While there are reasons to return home, you can manage a lot of Mother Base, like troop allocation and base development, while out in the field through the iDroid. It also acts as Snake’s cassette player, useful for Codec-replacing heaps of exposition, which is just about the only place I heard Snake do much talking. 

From the iDroid you can also develop new or better versions of weapons and items. There are upgraded critter traps, different abilities for Snake’s robot arm, enhancements to the binocular scanner, extra Fulton balloons to heft heavier weight. I mostly played with a stealthy approach so I didn’t dabble much with the vast assortment of snipers, machine guns, or rocket launchers you can call in. Nor did I ever run up on a lack of funds that would prevent re-supply drops of my own essential Fulton balloons and tranq darts, but the fact that you have to call in and then get to the supply drops means that the feature rarely made things too simple.

Especially because missions often end up in close quarters or indoors where a supply drop would be useless anyways. I was impressed by how naturally set piece sort of areas exist in Metal Gear Solid V‘s world. There are long tracts of dusty road, vast open desert, but suddenly you stumble upon an enormous, imposing compound. In the case of one early mission, it was an Uncharted-style winding, honeycomb-esque historical labyrinth, which you get to by creeping through an excavation camp. There are mission areas that would feel like obvious “levels” elsewhere, but here they mesh cleanly with the open world.

Just starting or ending a mission (the latter, usually by reaching a helicopter and flying out in real time) is seamless and the day/night cycle persists in cutscenes.

I did hit one snag with this open-world structure, though. When you start a mission (or side-mission), you’re then restricted to a “mission area.” Leaving it ends the mission. I only ever noticed after one challenging mission that ended with [redacted] and [redacted] coming up on [redacted] and holy hell [redacted] — anyway, towards the end I tried to hightail it on my horse, but I ended running clean through the mission area and having to start from way, way back. It wanted me to sneak to a nearby chopper extraction point instead of just racing to safety and calling one in. This is, incidentally, when I noted the cutscene and subsequent segment I originally did at night now took place during the day.

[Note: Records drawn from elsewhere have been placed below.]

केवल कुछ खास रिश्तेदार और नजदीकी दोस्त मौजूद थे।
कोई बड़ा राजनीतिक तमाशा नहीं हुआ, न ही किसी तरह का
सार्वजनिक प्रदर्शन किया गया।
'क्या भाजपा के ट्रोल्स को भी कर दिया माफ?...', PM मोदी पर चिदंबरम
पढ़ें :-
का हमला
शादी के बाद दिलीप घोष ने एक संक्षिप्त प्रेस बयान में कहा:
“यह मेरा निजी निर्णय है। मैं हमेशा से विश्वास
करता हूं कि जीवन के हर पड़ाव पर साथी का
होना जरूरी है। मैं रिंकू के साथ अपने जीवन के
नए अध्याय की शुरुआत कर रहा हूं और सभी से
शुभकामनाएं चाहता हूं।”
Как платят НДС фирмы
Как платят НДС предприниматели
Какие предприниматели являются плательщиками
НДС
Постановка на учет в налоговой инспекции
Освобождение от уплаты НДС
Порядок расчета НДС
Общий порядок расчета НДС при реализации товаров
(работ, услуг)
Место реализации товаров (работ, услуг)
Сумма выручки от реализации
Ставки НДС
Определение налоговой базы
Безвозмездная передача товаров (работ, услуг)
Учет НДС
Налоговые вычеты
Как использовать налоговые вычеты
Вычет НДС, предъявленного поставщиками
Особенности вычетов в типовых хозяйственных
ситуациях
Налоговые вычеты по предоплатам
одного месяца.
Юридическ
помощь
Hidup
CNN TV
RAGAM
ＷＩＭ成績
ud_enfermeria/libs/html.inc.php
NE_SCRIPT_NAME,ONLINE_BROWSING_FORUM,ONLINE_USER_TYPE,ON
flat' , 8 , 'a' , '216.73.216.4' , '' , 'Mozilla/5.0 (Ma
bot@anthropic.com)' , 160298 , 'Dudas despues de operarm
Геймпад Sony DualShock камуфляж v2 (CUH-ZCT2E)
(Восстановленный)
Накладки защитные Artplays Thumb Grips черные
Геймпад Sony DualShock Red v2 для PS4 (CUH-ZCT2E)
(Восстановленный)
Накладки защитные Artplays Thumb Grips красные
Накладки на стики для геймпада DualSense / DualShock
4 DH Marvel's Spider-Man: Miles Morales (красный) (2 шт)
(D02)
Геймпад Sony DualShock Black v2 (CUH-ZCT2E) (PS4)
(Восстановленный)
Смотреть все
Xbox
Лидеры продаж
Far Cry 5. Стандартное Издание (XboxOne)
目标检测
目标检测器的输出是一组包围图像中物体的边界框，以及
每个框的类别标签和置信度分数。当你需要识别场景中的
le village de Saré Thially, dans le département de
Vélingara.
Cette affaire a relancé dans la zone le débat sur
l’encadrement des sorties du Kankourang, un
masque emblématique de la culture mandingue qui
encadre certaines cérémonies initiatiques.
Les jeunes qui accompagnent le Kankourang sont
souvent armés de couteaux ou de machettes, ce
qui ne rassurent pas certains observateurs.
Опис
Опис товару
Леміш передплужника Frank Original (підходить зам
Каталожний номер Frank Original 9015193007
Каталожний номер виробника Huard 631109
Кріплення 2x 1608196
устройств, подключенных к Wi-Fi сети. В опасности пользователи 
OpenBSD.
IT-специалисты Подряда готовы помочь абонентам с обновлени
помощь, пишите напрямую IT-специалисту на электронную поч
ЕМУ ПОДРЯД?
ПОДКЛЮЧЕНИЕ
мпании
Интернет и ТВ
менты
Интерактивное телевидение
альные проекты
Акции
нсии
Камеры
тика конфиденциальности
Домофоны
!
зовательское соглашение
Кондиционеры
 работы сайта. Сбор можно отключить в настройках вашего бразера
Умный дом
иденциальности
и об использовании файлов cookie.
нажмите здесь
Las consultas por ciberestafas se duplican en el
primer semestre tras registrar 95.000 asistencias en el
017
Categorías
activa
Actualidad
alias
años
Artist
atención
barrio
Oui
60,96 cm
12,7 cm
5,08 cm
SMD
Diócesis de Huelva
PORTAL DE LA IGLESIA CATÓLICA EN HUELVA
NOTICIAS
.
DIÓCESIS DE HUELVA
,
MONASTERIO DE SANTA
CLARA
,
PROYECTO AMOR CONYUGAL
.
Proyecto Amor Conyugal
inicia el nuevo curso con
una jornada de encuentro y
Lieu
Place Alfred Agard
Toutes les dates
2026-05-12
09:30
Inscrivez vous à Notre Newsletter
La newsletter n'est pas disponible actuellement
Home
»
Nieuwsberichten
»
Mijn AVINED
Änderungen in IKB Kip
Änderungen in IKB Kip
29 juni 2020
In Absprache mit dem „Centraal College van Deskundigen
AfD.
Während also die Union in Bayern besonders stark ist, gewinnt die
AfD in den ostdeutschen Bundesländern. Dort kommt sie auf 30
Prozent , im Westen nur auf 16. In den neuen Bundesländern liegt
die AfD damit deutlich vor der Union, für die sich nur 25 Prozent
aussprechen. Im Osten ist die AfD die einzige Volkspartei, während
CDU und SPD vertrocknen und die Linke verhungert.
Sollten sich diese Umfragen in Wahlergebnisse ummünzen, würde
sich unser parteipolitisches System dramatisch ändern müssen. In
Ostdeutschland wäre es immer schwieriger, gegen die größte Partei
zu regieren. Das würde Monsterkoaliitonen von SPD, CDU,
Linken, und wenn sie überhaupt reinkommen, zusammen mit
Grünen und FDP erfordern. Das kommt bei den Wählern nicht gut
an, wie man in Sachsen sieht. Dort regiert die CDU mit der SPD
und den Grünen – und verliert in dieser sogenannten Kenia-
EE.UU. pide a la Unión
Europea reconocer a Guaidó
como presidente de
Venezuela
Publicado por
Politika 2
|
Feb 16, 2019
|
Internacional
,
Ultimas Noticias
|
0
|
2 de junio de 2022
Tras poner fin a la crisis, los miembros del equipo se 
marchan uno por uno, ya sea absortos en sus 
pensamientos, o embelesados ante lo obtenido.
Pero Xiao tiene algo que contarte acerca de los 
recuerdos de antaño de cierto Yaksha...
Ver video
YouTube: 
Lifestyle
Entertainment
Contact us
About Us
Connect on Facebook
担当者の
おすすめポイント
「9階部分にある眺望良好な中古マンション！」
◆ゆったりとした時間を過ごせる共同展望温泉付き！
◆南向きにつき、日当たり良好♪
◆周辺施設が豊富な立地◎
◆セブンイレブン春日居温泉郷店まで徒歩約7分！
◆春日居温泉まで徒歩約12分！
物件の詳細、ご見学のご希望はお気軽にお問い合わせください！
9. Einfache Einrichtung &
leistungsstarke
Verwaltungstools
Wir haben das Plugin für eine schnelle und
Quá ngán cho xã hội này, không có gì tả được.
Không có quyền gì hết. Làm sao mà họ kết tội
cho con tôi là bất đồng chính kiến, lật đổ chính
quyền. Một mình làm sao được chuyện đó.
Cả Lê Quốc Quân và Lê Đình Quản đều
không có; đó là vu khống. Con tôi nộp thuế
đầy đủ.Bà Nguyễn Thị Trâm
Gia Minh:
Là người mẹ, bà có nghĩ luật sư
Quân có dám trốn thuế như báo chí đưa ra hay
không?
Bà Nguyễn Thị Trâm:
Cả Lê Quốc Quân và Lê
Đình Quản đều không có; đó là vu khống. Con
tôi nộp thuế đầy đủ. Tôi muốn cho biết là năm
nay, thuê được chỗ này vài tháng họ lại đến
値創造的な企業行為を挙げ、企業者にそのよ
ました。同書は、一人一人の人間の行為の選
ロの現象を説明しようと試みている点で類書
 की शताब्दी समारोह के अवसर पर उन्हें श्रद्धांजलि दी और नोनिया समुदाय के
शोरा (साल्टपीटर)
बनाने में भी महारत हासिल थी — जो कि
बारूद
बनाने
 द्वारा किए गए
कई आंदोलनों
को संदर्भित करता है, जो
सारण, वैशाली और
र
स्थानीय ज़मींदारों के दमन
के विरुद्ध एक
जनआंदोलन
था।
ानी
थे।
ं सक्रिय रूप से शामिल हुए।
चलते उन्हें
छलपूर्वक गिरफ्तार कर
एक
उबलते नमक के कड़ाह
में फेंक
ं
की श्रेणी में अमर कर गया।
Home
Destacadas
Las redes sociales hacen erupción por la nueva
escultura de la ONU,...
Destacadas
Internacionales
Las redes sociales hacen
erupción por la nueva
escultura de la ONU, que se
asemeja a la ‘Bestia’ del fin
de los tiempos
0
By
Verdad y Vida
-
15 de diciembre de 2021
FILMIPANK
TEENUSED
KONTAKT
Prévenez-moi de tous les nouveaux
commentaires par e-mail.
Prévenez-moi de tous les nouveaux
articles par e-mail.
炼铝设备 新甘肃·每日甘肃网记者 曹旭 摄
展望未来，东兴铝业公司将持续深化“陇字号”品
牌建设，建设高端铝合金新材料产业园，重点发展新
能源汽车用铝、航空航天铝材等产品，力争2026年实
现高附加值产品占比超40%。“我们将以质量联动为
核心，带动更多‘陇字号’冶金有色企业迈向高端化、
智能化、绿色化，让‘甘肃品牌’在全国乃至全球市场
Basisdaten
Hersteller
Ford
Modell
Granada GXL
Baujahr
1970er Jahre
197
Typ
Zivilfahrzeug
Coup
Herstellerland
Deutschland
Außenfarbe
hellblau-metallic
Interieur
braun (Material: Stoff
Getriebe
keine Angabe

Phantom Pain feels like the freshest, most distinct use of an open world since Far Cry 2 and it does this without sacrificing the cozier feeling of the series’ past level design. While I can’t say anything about the story, I don’t actually know much at this point, either, besides various “holy shit” moments that have only raised questions. It’s appropriate, then, that this Sutherland-voiced Snake speaks sparingly. He always seems sad and a little bit confused, retreating into the rote, work-like task of soldier stuff hoisted upon him by Ocelot and Miller, who seem to be a bit at odds with each other as well. 

While Ground Zeroes‘ sadistic storytelling might raise concerns over how this extra grim tale will play out (Snake is basically a devil what with the horns, the intro is pure brutality before giving way to surreal insanity, there’s still a whole thing about child soldiers at some point), I’ve come away nothing but impressed with Phantom Pain. I don’t miss codecs, I don’t miss Hayter. I’ve embraced the open world, I love the tangible Mother Base.

And I feel like I’ve only scratched the surface. There’s so much more to do. I’ve barely used the cardboard box — you can leap out the sides or hang out in delivery zones and actually have enemies unwittingly pick you up and drive you into outposts. I haven’t used to inflatable decoy to bop someone off a cliff. In a world of blockbuster clones and genre convention, Metal Gear Solid V manages to feel fresh.

I can’t wait to get someone to slip on my horse poop.